La lutte des Girondins avec Marat s'ouvre par un portrait que j'ai copié sur l'image de Marat mort dans sa baignoire, peint par le peintre David, qui osa se déclarer l'ami de ce forcené.
«L'extérieur de Marat révélait son âme. Petit, maigre, osseux, son corps paraissait incendié par un foyer intérieur. Des taches de bile et de sang marquaient sa peau. Ses yeux, quoique proéminents et pleins d'insolence, paraissaient souffrir de l'éblouissement du grand jour. Sa bouche, largement fendue, comme pour lancer l'injure, avait le pli habituel du dédain. Il connaissait la mauvaise opinion qu'on avait de lui et semblait la braver. Il portait la tête haute et un peu penchée à gauche, comme dans le défi. L'ensemble de sa figure, vue de loin et éclairée d'en haut, avait de l'éclat et de la force, mais du désordre. Tous les traits divergeaient comme la pensée. C'était le contraire de la figure de Robespierre, convergente et concentrée comme un système: l'une, méditation constante; l'autre, explosion continue. À l'inverse de Robespierre, qui affectait la propreté et l'élégance, Marat affectait la trivialité et la saleté du costume. Des souliers sans boucles, des semelles de clous, un pantalon d'étoffe grossière et taché de boue, la veste courte des artisans, la chemise ouverte sur la poitrine, laissant à nu les muscles du cou; les mains épaisses, le poing fermé, les cheveux gras sans cesse labourés par ses doigts: il voulait que sa personne fût l'enseigne vivante de son système social.»
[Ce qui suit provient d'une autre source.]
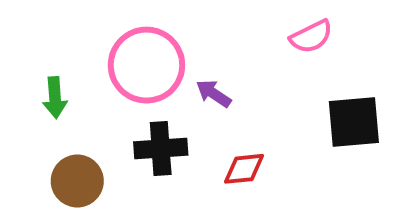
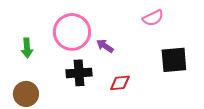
brown circle: (77, 181) -> (26, 94), moved

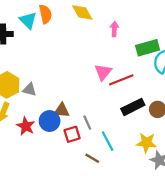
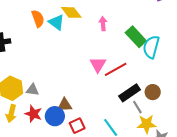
cyan triangle: (28, 20) -> (56, 22), moved
green rectangle: (148, 48) -> (136, 37), turned 70
gray line: (87, 123) -> (137, 107), moved
red star: (26, 126) -> (33, 114), moved

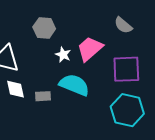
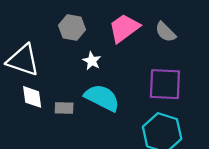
pink trapezoid: (90, 49) -> (124, 28), moved

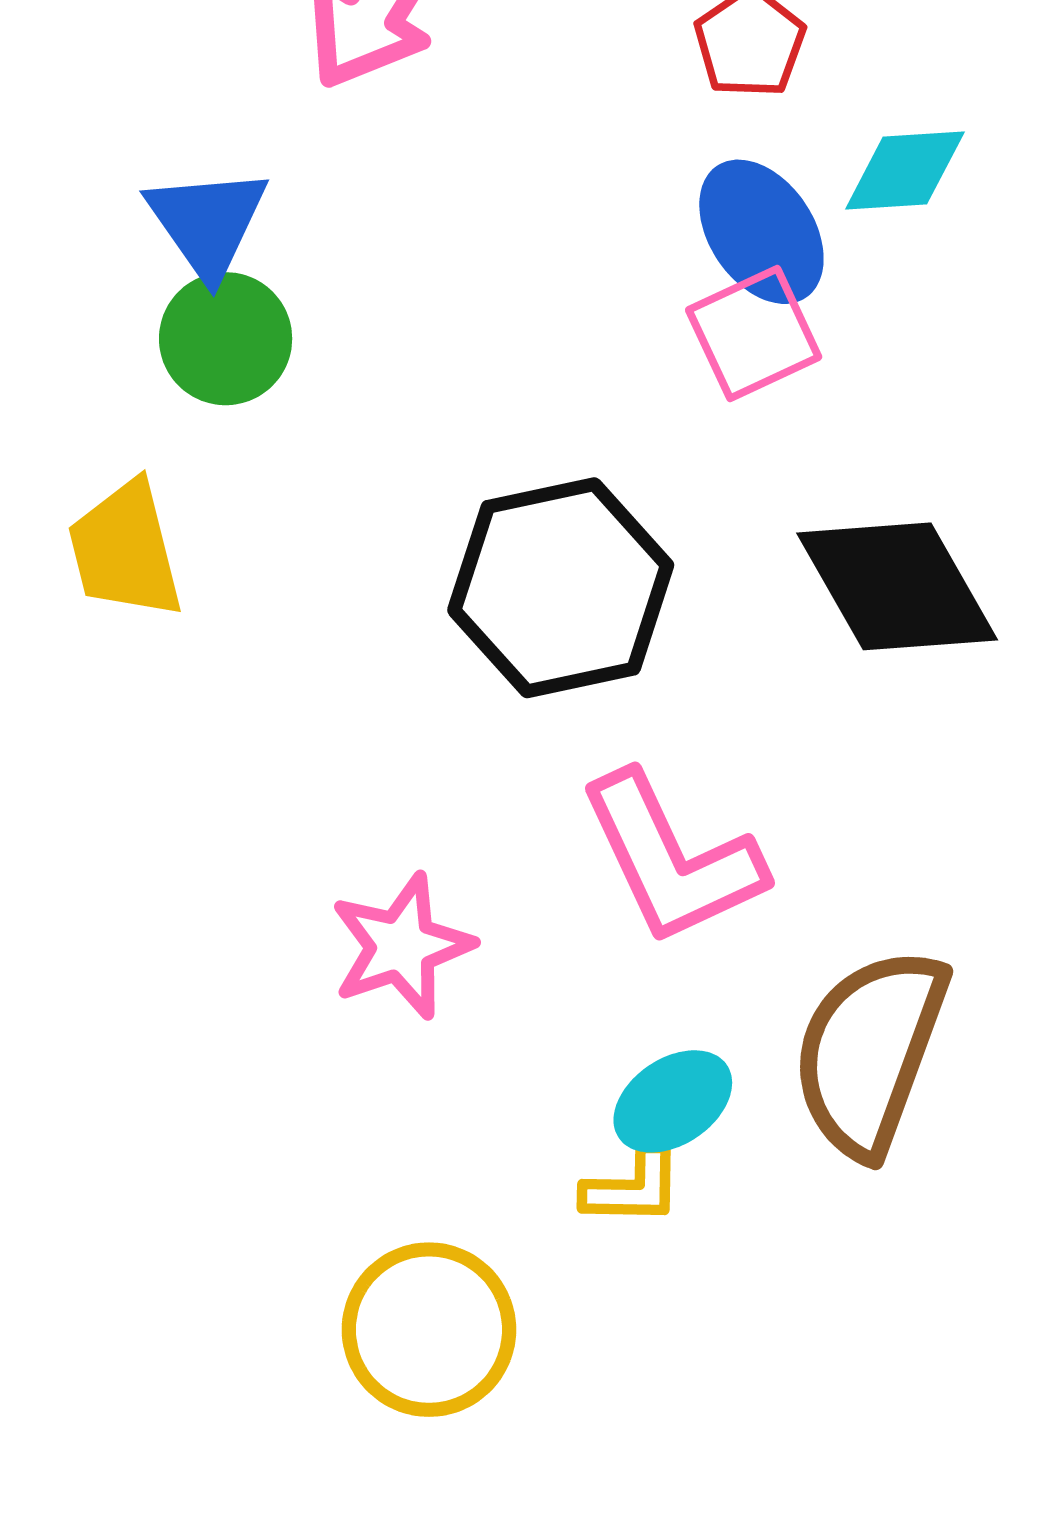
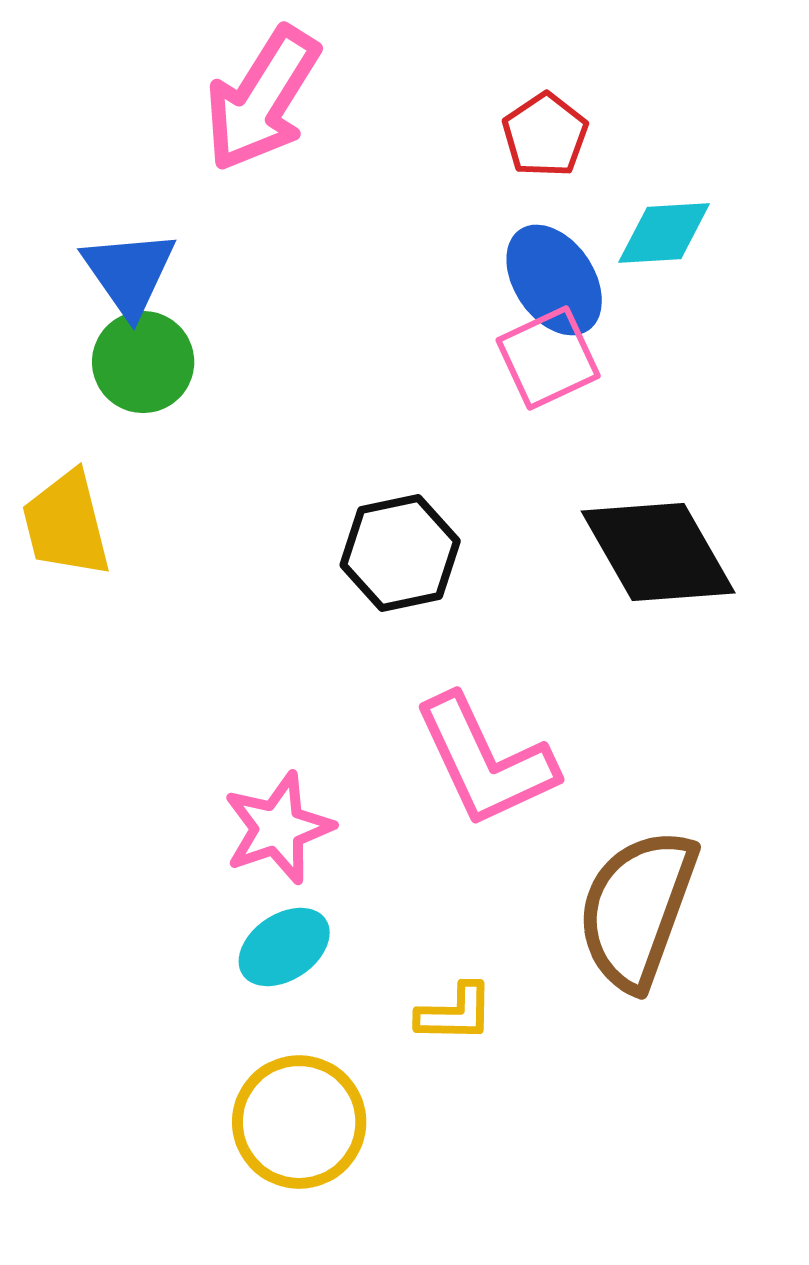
black hexagon: (561, 588) -> (400, 553), size x0.7
cyan ellipse: (673, 1101) -> (284, 947), moved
Les Girondins essayent de reporter sur Marat toute la responsabilité des journées de septembre. Quelques-uns d'entre eux se refusent à pallier ce crime sur le nom de Danton pour se ménager une force «Non, s'écrie l'intrépide Guadet en se retirant de la conférence; tout, excepté l'impunité, aux égorgeurs et à leurs complices! Une république pure ou la mort! C'est le combat que nous devons livrer.»
(C'est celui que nous avons livré et gagné nous-même un demi-siècle plus tard, et que les amis de la liberté honnête, la seule liberté, livreront toujours dans des occasions semblables, s'ils veulent réconcilier la vertu et la liberté dans le gouvernement des masses.)